Over 7 million IRAs recordkept by Fidelity were analyzed to determine the average contribution rates. Findings from the analysis suggest that investors age 50 or older continue to save the most in both traditional and Roth IRAs. Researchers also note that younger investors, most notably those between the ages of 20 and 49, continue posting strong annual increases in average IRA contributions. The assessment matches other recent research predicting total IRA assets could top $9 trillion by 2018 (see “IRAs Could Hit $9T by 2018”).
According to the Fidelity analysis, younger investors seem to favor the advantage of the potential tax-free withdrawals made possible through Roth IRAs, which allow workers to contribute after-tax dollars. Older investors are also using the Roth IRA savings vehicle once they hit age 70½ and can no longer contribute to a traditional IRA, Fidelity says.
Across all age groups, average IRA balances reached $89,100 by year-end 2013. This approximately 10% year-over-year increase appears to be balanced across all age groups, Fidelity says. The strong growth, due in part to increasing contributions, also relied heavily on recent market gains and could signal equity overweighting and excess risk are likely in IRA portfolios that are not regularly rebalanced (see “Equity Overweighting Likely as 401(k)s See Record Balances”).

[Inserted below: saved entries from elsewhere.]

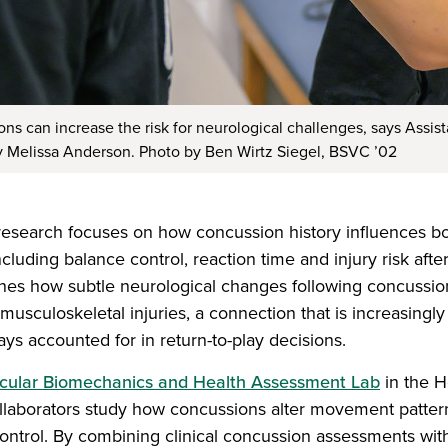
s can increase the risk for neurological challenges, says Assist
y Melissa Anderson. Photo by Ben Wirtz Siegel, BSVC ’02
esearch focuses on how concussion history influences bo
luding balance control, reaction time and injury risk after
nes how subtle neurological changes following concussi
 musculoskeletal injuries, a connection that is increasingl
ys accounted for in return-to-play decisions.
ular Biomechanics and Health Assessment Lab
in the H
laborators study how concussions alter movement patterns,
ntrol. By combining clinical concussion assessments wit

“Annual contributions, along with age-appropriate asset allocation strategies, play key roles in building a strong foundation for retirement,” explains Ken Hevert, vice president of Fidelity Investments.
Hevert says the analysis reveals that saving more, paying off debt and spending less were the top three objectives of current IRA holders. He says this is a positive trend in the right direction for both younger and older participants investing for retirement.
“The fact that IRA contributions are up across all age groups is a positive indication that many people are indeed committed to saving for retirement by putting at least a portion of what they earn into tax-advantaged vehicles such as an IRA,” Hevert adds.